Running AlphaFold 3 Reference Generation on HPC with Apptainer¶
This guide explains how to generate Linux reference outputs on HPC clusters that don't support Docker but provide Apptainer (formerly Singularity).
Advanced and optional workflow
This is not required for normal macOS/MLX prediction usage. Use this only if you need Linux reference artifacts for cross-platform parity checks.
Overview¶
The reference image generates canonical Linux outputs for cross-platform parity validation.
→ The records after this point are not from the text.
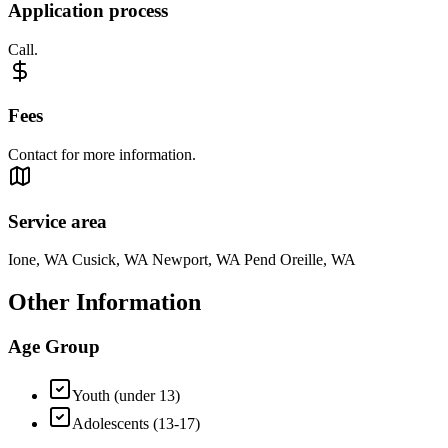
Application process
Call.
Fees
Contact for more information.
Service area
Ione, WA Cusick, WA Newport, WA Pend Oreille, WA
Other Information
Age Group
Youth (under 13)
Adolescents (13-17)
These outputs are compared against macOS outputs to ensure the C++ extensions produce identical results.
Prerequisites¶
- Apptainer 1.1+ (or Singularity 3.8+)
- Access to the AlphaFold 3 repository
Building the Image Locally¶
Option 1: Build with Docker, Convert to SIF¶
On a machine with Docker:
# Build the reference image
cd /path/to/alphafold3
docker build -f docker/Dockerfile.reference -t alphafold3-reference .
# Save as tarball for transfer
docker save alphafold3-reference -o alphafold3-reference.tar
# Transfer to HPC, then convert
apptainer build alphafold3-reference.sif docker-archive://alphafold3-reference.tar
Option 2: Build Directly with Apptainer¶
If your HPC has network access during build:
# Build from Dockerfile (requires root or fakeroot)
apptainer build --fakeroot alphafold3-reference.sif \
docker-daemon://alphafold3-reference:latest
Generating Reference Outputs¶
# Create output directory
mkdir -p reference_outputs
# Run reference generation
apptainer run \
--bind ./reference_outputs:/output \
alphafold3-reference.sif
# Outputs will be in ./reference_outputs/
ls reference_outputs/*.npz
Running with Slurm¶
#!/bin/bash
#SBATCH --job-name=af3-reference
#SBATCH --time=00:30:00
#SBATCH --mem=8G
#SBATCH --cpus-per-task=4
module load apptainer
apptainer run \
--bind $PWD/reference_outputs:/output \
$PWD/alphafold3-reference.sif
Verifying Outputs¶
The generated NPZ files should have platform=Linux metadata:
import numpy as np
files = [
'reference_outputs/fasta_parsing_reference.npz',
'reference_outputs/msa_profile_reference.npz',
'reference_outputs/string_array_reference.npz',
]
for f in files:
data = np.load(f, allow_pickle=True)
print(f"{f}: platform={data['platform']}")
# Should print: platform=Linux
Troubleshooting¶
Permission Errors on Bind Mount¶
apptainer run --bind ./reference_outputs:/output:rw alphafold3-reference.sif
Fakeroot Not Available¶
Contact your HPC admin to enable fakeroot, or build the image on a machine with Docker and transfer the SIF file.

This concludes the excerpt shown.